In the client tnsnames.ora file, enter tcps as the PROTOCOL in the ADDRESS parameter. This specifies that the client will use TCP/IP with SSL to connect to the database that is identified in the SERVICENAME parameter. Also shows an entry that specifies TCP/IP with SSL as the connecting protocol in the tnsnames.ora file.
In the listener.ora file, enter tcps as the PROTOCOL in the ADDRESS parameter. Shows an entry that specifies TCP/IP with SSL as the protocol.
Note: The following alert is displayed when you select No: Security Alert Not enforcing the server X.509 name match allows a server to potentially fake its identity. Oracle recommends selecting YES for this option so that connections are refused when there is a mismatch. Select File, Save Network Configuration. The sqlnet.ora file on the client is updated with the following entries: SSLCLIENTAUTHENTICATION =TRUE walletlocation = (SOURCE= (METHOD=File) (METHODDATA= (DIRECTORY=walletlocation))) SSLSERVERDNMATCH=(ON/OFF).

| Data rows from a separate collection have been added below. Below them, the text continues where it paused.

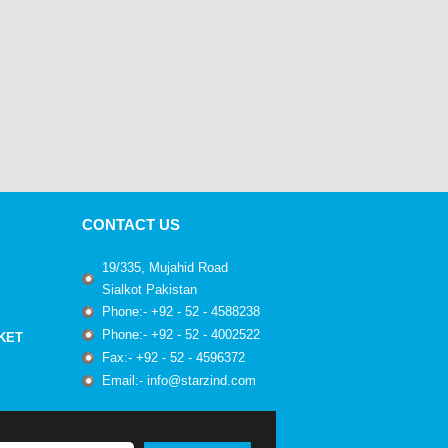
CONTACT US
19/335, Mujahid Road
Sialkot Pakistan
Phone:- +92 - 52 - 4588238
Phone:- +92 - 52 - 4002522
KET
Fax:- +92 - 52 - 4596372
Email:- info@starzind.com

8.6.3.4 Step 4: Set the Client SSL Cipher Suites (Optional) A cipher suite is a set of authentication, encryption, and data integrity algorithms used for exchanging messages between network entities. During an SSL handshake, two entities negotiate to see which cipher suite they will use when transmitting messages back and forth. When you install Oracle Advanced Security, the SSL cipher suites listed in are set for you by default. This table lists them in the order they are tried when two entities are negotiating a connection. You can override the default by setting the SSLCIPHERSUITES parameter. For example, if you use Oracle Net Manager to add the cipher suite SSLRSAWITHRC4128SHA, all other cipher suites in the default setting are ignored. You can prioritize the cipher suites.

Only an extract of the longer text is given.